Here are the three writers I have tagged for next week. Look for their posts on August 13!
Deborah H. Anderson is a mom, a writer, and a teacher who sings, reads and swims for fun. And she is ordained. She considers herself a social contemplative—a person who has spent a lot of time reflecting on a very busy life with diverse experiences that have yielded a lot of wisdom she wishes to pass on to others. She blogs at Meals and Moments: Real Encouragement in a Virtual World and Under the Rock: Encouraging Faith Based Leadership.

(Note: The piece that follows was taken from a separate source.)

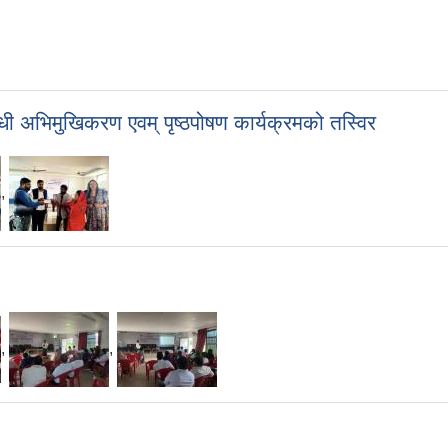
्धी अभिमुखिकरण एवम् पृष्ठपोषण कार्यक्रमको तस्विर
,
,
,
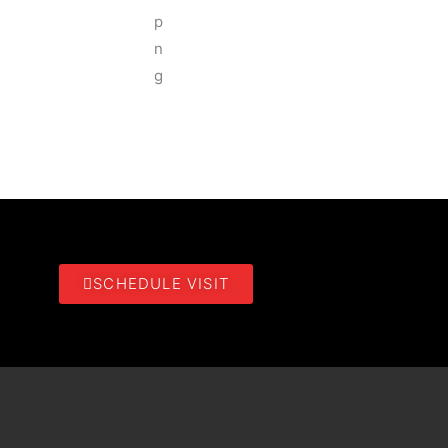
SCHEDULE VISIT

Esther Altshul Helfgott is a nonfiction writer and poet with a Ph.D. in history from the University of Washington. She is the author of Listening to Mozart: Poems of Alzheimer’s (Cave Moon Press, 2014) and Dear Alzheimer’s: A Caregiver’s Diary & Poems (Cave Moon Press, 2013; Two Sylvia’s Press, e-book, 2013). Her writing appears in Dementia Arts: Celebrating Creativity in Elder Care by Gary Glazner (Health Professionals Press, 2014) and is forthcoming in Eric Pfeiffer, M.D.’s Mastering Caregiving in Alzheimer’s Disease and other Dementias (Yale University Press, 2015). Esther is a longtime literary activist, a 2010 Jack Straw poet, and founder of Seattle’s “It’s About Time Writer’s Reading Series,” now in its 24th year. Her blogs are Witnessing Alzheimer’s: A Caregiver’s View and Esther’s Writing Works: for Memory, Healing & Art’s Sake.
Tamara Sellman is a published writer who has worn many literary hats in the last 30 years: food blogger, poet, writing coach, developmental editor, magical realist storyteller. She is currently wearing the science writer and essayist hats, depending on her mood and deadlines. Her blog is Rhymes With Camera.